The blaze erupted before dawn on Sunday in a portion of the lot containing exteriors used to resemble a New York City streetscape. It reduced a two-city-block area of the lot to ashes and burned through much of the adjacent Courthouse Square set that has appeared in such films as "Back to the Future" and "To Kill a Mockingbird."
Also destroyed was the popular "King Kong" attraction featured in the Universal Studios Theme Park tram tour of the back lot, and a warehouse where thousands of copies of archived TV shows and films were stored. Studio officials said all of the material lost in the video vault could be replaced.
More than 400 firefighters battled the flames late into the night. Nine firefighters and a deputy sheriff suffered minor injuries, Los Angeles County Fire Chief P. Michael Freeman said at a news conference.
He said an investigation revealed the fire was touched off by three members of a studio work crew who had been using a blow torch to apply asphalt shingles to the roof of a building facade.
They finished their work at about 3 a.m. and stood watch for an hour, according to company policy. Seeing no signs of a fire, they left the scene for a break, but a security guard in the vicinity noticed flames about 45 minutes later and called the fire department.
The fire, which burned for about 18 hours, forced authorities to close the theme park for the day, but the facility was reopened to tourists on Monday morning.

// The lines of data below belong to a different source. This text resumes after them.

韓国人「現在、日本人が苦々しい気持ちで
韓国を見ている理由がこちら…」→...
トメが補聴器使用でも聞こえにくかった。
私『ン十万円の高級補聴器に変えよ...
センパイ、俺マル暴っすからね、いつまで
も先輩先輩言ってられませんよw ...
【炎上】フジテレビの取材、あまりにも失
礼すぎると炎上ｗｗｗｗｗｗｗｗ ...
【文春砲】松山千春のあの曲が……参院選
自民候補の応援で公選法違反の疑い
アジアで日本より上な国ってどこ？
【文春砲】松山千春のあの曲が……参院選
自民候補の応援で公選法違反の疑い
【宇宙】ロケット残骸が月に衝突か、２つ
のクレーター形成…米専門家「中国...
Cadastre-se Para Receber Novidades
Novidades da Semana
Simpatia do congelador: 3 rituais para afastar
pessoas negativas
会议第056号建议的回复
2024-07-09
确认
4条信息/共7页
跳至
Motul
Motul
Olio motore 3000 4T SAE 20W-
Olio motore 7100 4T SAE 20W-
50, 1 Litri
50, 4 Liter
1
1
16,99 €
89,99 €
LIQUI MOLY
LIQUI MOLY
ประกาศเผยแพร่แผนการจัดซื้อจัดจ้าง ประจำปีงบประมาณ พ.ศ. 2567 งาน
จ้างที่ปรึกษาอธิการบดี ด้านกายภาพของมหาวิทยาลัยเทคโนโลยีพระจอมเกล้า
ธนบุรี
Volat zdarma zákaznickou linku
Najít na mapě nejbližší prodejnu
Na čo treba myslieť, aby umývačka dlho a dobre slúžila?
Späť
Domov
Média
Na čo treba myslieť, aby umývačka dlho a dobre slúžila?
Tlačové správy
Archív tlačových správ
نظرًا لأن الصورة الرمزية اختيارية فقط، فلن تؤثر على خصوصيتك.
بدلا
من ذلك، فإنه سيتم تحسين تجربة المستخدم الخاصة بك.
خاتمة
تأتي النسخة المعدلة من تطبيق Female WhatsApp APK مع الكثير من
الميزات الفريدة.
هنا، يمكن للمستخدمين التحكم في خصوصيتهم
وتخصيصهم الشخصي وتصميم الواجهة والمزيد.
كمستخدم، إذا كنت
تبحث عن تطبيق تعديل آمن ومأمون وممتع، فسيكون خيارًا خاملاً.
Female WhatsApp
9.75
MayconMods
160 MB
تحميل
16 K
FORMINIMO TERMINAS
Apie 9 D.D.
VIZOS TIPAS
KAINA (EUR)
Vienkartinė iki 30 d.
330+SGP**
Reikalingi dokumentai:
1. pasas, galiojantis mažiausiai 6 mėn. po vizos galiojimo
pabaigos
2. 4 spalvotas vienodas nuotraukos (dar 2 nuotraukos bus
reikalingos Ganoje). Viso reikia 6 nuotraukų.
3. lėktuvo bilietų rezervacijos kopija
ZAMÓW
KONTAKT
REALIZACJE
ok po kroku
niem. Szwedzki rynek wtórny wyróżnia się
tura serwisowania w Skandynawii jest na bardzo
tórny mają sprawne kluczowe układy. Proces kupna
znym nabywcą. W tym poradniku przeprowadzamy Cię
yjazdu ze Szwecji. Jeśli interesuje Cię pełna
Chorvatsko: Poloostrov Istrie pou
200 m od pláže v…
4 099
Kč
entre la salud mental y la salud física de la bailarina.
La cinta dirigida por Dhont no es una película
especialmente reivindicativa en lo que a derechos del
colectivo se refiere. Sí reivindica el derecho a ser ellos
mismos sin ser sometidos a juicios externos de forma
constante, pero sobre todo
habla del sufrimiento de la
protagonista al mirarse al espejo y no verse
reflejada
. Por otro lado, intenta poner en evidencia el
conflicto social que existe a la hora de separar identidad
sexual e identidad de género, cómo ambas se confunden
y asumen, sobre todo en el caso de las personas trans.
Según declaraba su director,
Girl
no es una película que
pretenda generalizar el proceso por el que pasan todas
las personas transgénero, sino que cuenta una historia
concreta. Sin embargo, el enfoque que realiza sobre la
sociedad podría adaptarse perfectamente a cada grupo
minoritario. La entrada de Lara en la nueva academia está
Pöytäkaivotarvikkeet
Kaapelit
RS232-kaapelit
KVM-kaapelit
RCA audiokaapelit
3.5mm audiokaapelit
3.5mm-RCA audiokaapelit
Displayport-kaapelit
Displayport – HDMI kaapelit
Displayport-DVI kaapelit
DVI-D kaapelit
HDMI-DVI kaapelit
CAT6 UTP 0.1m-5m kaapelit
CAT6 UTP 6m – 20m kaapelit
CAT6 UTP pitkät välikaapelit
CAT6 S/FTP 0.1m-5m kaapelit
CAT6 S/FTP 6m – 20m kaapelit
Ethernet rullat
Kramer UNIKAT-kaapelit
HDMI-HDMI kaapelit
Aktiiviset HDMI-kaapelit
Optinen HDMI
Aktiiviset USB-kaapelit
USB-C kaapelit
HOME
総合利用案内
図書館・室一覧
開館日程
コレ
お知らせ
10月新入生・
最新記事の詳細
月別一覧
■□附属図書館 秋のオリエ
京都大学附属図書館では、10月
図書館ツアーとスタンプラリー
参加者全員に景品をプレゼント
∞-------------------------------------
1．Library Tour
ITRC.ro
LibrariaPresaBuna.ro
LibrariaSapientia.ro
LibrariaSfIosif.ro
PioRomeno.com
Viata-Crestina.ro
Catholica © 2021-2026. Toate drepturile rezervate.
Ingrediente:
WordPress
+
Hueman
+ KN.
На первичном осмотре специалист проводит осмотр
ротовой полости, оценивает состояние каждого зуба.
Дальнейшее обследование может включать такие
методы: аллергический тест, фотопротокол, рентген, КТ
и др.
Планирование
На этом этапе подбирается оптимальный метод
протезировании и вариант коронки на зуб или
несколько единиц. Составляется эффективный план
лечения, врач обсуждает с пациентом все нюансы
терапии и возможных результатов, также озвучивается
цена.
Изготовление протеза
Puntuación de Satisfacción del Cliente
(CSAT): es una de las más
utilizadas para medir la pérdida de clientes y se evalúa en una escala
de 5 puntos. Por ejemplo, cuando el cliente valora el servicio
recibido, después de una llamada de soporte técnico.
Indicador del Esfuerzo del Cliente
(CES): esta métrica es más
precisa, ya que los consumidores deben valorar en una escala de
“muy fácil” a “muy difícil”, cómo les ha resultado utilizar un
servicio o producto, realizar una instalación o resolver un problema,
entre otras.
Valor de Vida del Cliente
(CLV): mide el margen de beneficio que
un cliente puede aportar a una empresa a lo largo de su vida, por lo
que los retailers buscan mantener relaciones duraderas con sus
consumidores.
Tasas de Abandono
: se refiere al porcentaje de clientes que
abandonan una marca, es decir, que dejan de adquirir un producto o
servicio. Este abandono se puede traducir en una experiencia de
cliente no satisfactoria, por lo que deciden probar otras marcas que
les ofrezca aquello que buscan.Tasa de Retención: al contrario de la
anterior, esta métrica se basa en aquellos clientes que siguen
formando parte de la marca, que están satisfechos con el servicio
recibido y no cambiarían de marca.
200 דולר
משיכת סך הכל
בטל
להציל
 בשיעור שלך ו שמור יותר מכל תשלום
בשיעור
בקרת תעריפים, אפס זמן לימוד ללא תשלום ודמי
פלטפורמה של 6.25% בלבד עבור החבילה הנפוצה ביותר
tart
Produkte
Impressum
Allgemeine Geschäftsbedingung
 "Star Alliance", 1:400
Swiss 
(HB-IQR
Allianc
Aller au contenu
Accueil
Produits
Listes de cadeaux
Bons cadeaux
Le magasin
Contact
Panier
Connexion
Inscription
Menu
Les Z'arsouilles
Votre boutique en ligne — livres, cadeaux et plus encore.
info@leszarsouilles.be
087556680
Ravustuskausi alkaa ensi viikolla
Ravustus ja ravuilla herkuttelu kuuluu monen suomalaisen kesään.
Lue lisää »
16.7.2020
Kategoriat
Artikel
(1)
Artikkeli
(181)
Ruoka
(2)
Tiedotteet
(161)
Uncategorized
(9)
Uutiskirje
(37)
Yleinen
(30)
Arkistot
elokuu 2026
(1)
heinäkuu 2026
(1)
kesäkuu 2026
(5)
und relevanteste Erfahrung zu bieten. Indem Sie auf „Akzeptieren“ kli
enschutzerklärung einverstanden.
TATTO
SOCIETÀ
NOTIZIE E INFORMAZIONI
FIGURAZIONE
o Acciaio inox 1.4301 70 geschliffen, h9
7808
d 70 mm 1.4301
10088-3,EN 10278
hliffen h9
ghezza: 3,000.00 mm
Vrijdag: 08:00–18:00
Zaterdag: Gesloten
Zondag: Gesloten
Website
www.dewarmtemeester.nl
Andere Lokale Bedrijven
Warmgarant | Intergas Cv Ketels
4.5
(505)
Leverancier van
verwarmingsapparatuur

Much of the same area scorched by Sunday's blaze had been destroyed by a 1990 arson fire and was subsequently rebuilt.
Firefighters were hampered on Sunday by low water pressure at times, but Freeman said the difficulty seemed to result from the overwhelming water demands posed by the blaze. At the height of the fire, more than 18,000 gallons of water per minute were being poured into the flames, he said.
Only one current TV show, the CBS series "The Ghost Whisperer," was staged on the portion of the lot damaged by the fire. That series is on summer hiatus and not scheduled to resume production until June 11, a studio spokeswoman said.
She said no movie productions were affected by the blaze.
Universal is operated by NBC Universal Inc, which is 80 percent owned by General Electric Co.